250 municipalités de Zamoran avec moins de personnel et des services publics de moins bonne qualité

Le responsable des Services Publics de CC OO, José Ramón Jiménez, a voulu montrer les conséquences de cette inaction du gouvernement central pour les 250 municipalités de cette province, avec une situation particulièrement préoccupante en elle-même, voyant ralentir « le taux de remplacement des employés publics, le carcan légal », c'est-à-dire l'augmentation du personnel « au détriment des besoins des municipalités », de sorte que « les habitants des villages disposent de services publics insuffisants », José Ramón Jiménez a a dénoncé en référence aux secrétaires municipaux que les lois de stabilité n'ont pas réussi à sauver.
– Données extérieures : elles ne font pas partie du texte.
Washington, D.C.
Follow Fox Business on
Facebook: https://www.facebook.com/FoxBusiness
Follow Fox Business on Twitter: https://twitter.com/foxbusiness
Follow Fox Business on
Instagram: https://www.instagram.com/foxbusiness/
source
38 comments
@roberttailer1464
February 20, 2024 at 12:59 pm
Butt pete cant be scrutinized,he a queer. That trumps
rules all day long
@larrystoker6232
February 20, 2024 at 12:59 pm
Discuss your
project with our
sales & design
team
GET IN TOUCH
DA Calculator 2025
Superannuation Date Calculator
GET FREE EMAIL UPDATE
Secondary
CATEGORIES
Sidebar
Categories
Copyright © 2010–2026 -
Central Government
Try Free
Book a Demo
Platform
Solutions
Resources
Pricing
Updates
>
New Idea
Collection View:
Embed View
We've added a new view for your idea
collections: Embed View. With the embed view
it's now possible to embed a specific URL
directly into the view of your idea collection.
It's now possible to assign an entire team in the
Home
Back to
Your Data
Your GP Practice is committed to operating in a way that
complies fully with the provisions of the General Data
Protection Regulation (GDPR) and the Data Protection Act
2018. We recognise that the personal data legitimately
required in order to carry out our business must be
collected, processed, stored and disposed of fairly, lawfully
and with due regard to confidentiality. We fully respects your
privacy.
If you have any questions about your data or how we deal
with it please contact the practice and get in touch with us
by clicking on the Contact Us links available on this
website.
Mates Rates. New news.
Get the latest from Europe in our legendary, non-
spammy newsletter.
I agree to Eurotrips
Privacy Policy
« Le gouvernement demande aux employeurs ce qu'ils ne respectent pas »

Le but de ce rassemblement de midi était de « dire 'ça suffit' à ce gouvernement et de commencer par des mesures de pression », a expliqué Rosa María Herrero pour reprocher au gouvernement sa position contradictoire sur les droits du travail des travailleurs lorsque, d'une part, il exige que les employeurs de la CEOE augmentent le salaire minimum et, de l'autre, « il oublie qu'il est l'employeur des employés publics et qu'il ne respecte pas l'obligation d'augmenter les salaires et d'améliorer nos conditions pour fournir un service de qualité à tous les utilisateurs, ce qui nous inquiète également parce qu'ils sont dénigré.
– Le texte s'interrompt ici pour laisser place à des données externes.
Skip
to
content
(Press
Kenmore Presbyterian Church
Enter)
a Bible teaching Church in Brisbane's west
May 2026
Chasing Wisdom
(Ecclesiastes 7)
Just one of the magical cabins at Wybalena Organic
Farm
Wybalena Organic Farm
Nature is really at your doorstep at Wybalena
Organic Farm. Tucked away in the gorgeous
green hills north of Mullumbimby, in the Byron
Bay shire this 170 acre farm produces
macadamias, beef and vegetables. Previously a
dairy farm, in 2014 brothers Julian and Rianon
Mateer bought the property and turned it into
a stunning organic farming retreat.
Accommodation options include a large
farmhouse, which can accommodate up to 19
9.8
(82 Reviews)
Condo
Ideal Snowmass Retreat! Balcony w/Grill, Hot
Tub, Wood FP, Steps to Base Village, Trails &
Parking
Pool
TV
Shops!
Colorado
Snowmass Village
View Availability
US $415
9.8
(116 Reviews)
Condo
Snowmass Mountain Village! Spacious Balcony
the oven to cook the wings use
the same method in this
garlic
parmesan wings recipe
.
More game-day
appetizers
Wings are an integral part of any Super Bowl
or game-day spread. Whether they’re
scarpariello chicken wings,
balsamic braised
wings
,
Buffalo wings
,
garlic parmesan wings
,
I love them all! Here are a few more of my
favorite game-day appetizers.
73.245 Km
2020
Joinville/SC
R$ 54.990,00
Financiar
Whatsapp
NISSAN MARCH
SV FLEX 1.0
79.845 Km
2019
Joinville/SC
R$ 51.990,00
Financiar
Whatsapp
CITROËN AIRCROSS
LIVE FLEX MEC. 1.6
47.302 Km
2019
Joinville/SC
Les trois syndicats n'excluent pas d'organiser une grande mobilisation à Madrid pour se faire entendre, en attendant que « le gouvernement s'assoie maintenant pour négocier, le temps est écoulé », a réitéré le chef de la CSIF, tandis que le chef de CC OO a qualifié cette concentration de « réveil à la négligence » de l'Exécutif central à l'égard de ses revendications, « en raison d'un manque de volonté et d'erreurs non corrigées, le ministre socialiste Óscar López ne montre toujours aucun signe de vie pour un véritable négociation » alors qu’on se rend compte qu’il n’y aura pas d’augmentation de salaire pour 2025 ou 2026.
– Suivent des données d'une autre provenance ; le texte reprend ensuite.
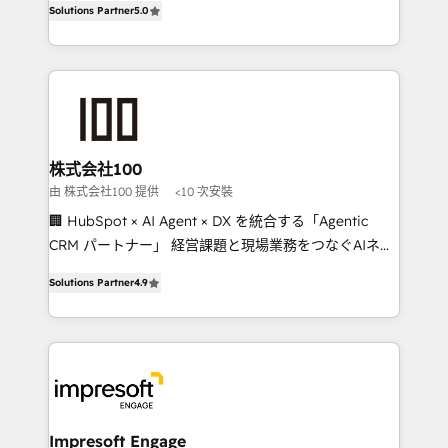
Solutions Partner
5.0
developers, designers, and marketers handles all
OneMetric, we help revenue teams focus on the
aspects of your HubSpot. ✨ 400+ global clients ✨
OneMetric that matters most: revenue.
100+ seamless migrations from 15+ different CRMs
✨ 100,000+ hours in HubSpot projects, 75+ full Hub
implementations, and 5,000+ pages ✨ CS: Clients
generating 7-digit MRR from inbound campaigns ✨
CS: 245% organic growth & +751% new visitors for a
株式会社100
full-funnel HubSpot project ✨ CS: 415% conversion
由 株式会社100 提供
<10 次安裝
boost with a new HubSpot site Recognized leaders:
🏢 HubSpot × AI Agent × DX を統合する「Agentic
🏆 HubSpot Platform Migration Impact Award 🏆
CRM パートナー」 経営課題と現場業務をつなぐAIネイ
Clutch HubSpot Global Leader 🏆 Finalist: HubSpot
ティブ・エージェンシーとして、HubSpot Eliteの実装
Inbound Campaign of the Year 🏆 Gold AVA Digital
Solutions Partner
4.9
力で顧客フロント業務を再設計します。 💡 100inc は何
Award for Best Website 🌟 Accreditations: CRM
をする会社か？ HubSpotを共通基盤に、AIエージェン
Implementation, HubSpot Content Experience, CRM
トを組み込んだ顧客フロント業務（マーケティング・営
Data Migration & Custom Integration
業・CS）を組織全体で設計・実装する日本のAIネイテ
ィブ・エージェンシーです。事業部・グループ会社・部
門が分立する組織で、データと業務プロセスのサイロ化
を、CRMを軸とした全社共通基盤に再構築します。意
Impresoft Engage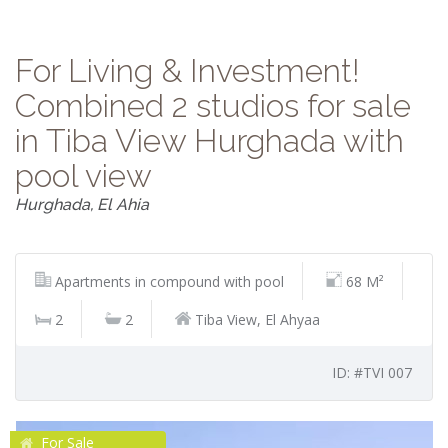
For Living & Investment!
Combined 2 studios for sale
in Tiba View Hurghada with
pool view
Hurghada, El Ahia
Apartments in compound with pool
68 M²
2
2
Tiba View, El Ahyaa
ID: #TVI 007
For Sale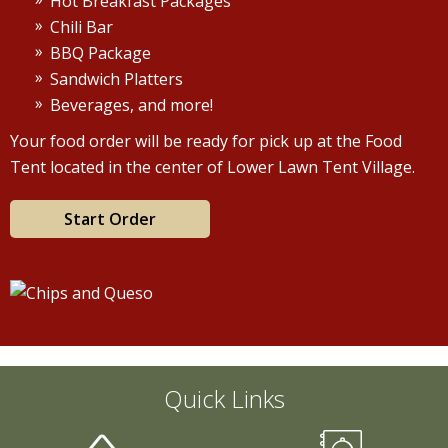
Hot Breakfast Packages
Chili Bar
BBQ Package
Sandwich Platters
Beverages, and more!
Your food order will be ready for pick up at the Food
Tent located in the center of Lower Lawn Tent Village.
Start Order
Quick Links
Le secrétaire aux Services Publics de l'UGT de Zamora, Raúl Castaño, a voulu constater « la fatigue après de nombreuses années. En Espagne, quand quelque chose ne va pas, la première chose qui est touchée, ce sont les conditions de travail des fonctionnaires », a-t-il reproché, faisant référence au gel des salaires en 2012 et au retrait des salaires extraordinaires, « que le gouvernement n'a pas encore restitués à la plupart des fonctionnaires, en plus de paralyser l'offre publique d'emploi ».

Raúl Castaño a souligné les dommages que ces coupes ont causé aux services publics et, par conséquent, à l'État providence. « Quand les choses vont bien dans ce pays, il est juste que tout revienne au point de départ. Même aujourd'hui, les conditions ne se sont pas encore améliorées. »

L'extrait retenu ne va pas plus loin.